Bolingbroke landed "with an army provided by the King of France to reclaim his father's lands"...
This seems somewhat misleading. The force with which Henry landed varies depending on the chronicle, however Nigel Saul (a man of superior knowledge in the subject than I) has accepted the figure is probably around 60. The army Henry fought with was largely provided by the earls of Northumberland and Westmorland (Percy and Neville)
"Bolingbroke had originally just wanted his inheritance and a reimposition of the power of the Lords Appellant, accepting Richard's right to be king and March's right to succeed him. But by the time Richard finally arrived back on the mainland in Wales, a tide of discontent had swept England. "
this point is debated by scholars... some suggesting (plausibly) that power was Bolingbroke's aim all along. Also not sure about the Lords Appellant even if you do go with the argument, what with the 3 Appellant leaders dead (Gloucester, Arundel and Warwick)..
The section on Henry's invasion and Richard's deposition needs a good deal of revision. Below are a few statments which need revision, or removal by someone who has time.

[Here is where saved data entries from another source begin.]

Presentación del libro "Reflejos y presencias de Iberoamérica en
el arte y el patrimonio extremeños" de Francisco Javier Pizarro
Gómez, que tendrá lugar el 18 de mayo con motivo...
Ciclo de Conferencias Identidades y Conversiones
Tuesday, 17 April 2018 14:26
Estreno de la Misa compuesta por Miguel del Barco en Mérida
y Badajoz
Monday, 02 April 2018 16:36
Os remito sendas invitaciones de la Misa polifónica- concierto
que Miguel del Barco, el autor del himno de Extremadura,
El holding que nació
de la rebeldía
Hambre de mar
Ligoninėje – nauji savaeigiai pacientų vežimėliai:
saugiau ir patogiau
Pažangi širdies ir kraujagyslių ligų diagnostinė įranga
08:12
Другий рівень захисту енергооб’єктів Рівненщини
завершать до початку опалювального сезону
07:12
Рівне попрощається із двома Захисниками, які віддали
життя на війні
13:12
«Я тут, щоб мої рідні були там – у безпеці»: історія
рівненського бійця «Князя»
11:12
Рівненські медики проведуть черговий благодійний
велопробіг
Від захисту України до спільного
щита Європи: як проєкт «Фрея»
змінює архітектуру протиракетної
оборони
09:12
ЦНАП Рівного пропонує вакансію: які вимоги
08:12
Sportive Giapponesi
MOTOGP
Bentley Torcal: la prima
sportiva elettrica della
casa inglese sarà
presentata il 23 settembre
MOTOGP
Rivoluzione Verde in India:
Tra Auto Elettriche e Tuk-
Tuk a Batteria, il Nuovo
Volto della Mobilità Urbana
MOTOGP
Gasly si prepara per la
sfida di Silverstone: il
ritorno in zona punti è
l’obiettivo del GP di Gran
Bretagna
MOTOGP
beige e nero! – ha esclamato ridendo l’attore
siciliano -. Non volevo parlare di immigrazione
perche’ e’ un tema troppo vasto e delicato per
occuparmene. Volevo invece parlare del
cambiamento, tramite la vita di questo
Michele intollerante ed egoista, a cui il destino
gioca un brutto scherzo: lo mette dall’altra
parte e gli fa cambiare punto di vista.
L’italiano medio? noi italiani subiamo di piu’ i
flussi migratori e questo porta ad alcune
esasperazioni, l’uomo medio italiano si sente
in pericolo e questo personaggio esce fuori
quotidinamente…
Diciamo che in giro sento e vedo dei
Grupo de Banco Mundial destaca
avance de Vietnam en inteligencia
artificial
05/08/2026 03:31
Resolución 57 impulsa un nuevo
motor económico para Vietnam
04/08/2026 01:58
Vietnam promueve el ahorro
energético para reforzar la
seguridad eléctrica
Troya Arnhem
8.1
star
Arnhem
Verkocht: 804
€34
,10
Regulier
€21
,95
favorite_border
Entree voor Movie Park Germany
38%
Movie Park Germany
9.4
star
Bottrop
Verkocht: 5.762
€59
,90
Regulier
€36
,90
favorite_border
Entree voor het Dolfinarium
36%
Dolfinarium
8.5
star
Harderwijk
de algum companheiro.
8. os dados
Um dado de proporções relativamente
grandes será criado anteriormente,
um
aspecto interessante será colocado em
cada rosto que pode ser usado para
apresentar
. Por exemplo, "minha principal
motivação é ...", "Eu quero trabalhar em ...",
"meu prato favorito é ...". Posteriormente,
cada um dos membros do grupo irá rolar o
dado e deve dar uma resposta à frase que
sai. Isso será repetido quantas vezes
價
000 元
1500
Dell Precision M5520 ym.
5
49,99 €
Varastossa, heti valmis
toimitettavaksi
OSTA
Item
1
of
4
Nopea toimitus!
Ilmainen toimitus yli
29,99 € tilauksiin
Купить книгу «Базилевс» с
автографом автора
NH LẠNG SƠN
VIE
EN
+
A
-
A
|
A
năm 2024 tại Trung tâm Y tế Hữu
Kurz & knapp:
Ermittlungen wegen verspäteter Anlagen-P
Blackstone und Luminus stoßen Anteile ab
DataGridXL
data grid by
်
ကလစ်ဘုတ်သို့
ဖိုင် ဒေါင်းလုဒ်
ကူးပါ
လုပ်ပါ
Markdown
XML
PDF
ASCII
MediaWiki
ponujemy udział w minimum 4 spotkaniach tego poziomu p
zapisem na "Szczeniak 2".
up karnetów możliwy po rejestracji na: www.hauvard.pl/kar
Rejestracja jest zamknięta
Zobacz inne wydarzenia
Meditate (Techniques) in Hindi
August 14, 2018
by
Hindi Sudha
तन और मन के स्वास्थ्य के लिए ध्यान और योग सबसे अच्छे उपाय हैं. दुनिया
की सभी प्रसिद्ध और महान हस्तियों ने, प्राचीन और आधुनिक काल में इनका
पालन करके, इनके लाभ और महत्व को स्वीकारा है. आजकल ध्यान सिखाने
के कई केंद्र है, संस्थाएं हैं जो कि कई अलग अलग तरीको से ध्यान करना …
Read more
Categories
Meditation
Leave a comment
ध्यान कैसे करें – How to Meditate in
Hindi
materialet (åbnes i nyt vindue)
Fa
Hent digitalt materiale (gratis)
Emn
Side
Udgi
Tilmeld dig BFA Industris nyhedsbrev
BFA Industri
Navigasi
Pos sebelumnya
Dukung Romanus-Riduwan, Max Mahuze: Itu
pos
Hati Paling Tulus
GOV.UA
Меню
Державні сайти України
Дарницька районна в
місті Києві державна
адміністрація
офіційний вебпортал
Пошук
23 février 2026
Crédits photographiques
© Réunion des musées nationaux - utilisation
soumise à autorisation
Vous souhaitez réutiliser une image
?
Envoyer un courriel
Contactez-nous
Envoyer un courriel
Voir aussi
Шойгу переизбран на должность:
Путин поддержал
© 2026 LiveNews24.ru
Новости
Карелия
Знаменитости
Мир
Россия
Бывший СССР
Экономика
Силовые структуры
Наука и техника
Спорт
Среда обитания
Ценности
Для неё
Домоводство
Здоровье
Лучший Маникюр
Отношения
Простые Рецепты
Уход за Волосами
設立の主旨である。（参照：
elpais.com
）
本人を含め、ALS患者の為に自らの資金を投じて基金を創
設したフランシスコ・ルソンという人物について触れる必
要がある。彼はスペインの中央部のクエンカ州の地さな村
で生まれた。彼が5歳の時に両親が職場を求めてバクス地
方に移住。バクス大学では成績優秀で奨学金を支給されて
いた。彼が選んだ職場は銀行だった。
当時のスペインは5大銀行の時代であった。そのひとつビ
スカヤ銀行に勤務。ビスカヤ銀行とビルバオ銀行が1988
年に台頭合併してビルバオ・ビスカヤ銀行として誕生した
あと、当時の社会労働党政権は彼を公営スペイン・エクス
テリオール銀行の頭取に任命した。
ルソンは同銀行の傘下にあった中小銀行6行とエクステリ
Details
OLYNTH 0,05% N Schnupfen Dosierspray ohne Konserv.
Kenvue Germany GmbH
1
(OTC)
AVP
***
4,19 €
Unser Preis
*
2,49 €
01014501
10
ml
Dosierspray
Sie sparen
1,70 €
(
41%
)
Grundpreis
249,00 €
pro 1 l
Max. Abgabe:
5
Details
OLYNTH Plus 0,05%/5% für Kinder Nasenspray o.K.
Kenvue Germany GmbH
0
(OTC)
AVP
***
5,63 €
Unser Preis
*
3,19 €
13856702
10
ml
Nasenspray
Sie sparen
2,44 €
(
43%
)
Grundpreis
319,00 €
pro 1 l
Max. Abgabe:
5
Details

Bolingbroke had originally just wanted his inheritance - This is a fairly large assumption. Also recent scholarly activity has suggested that Henry was not actually disinherited. For the precise sentence passed on Bollingbroke see 'Parliament Rolls of Medieval England, ed. C. Given-Wilson et al (Leicester , 2005), Parliament of September 1397, item 87)'
'Bolingbroke, who was generally well-liked, was being urged to take the crown himself' - This needs a reference. Was he really well liked? Think Thomas Mowbray may have said otherwise. Who was urging him to take the crown himself? Any evidence of Bollingbroke being 'urged' to take the crown was during Richard's apparent breif deposition in 1387, but due to Gloucester and Arundel disagrement, Richard was reinstated.
-'where crowds pelted him with rubbish' This needs a reference. I suspect it is Walsingham, who can hardly be trusted on such matters.
'Parliament then accepted Henry Bolingbroke (Henry IV) as the new king.' -Despite some efforts (See G.T. Lapsley, ‘Richard II’s Last Parliament’ EHR, (1938)), it has not been proven that such a convocation was in fact a parliament, stating it as a parliament is slightly misleading.
'land in Yorkshire with an army provided by the King of France to reclaim his father's lands' - This is complete nonsense. The king of france in no way supplied to army to Henry bollingbroke. Richard had only recently signed an agreement with Charles. Some support may have been provided by the king's uncles, Berry and Burgundy but this is speculative.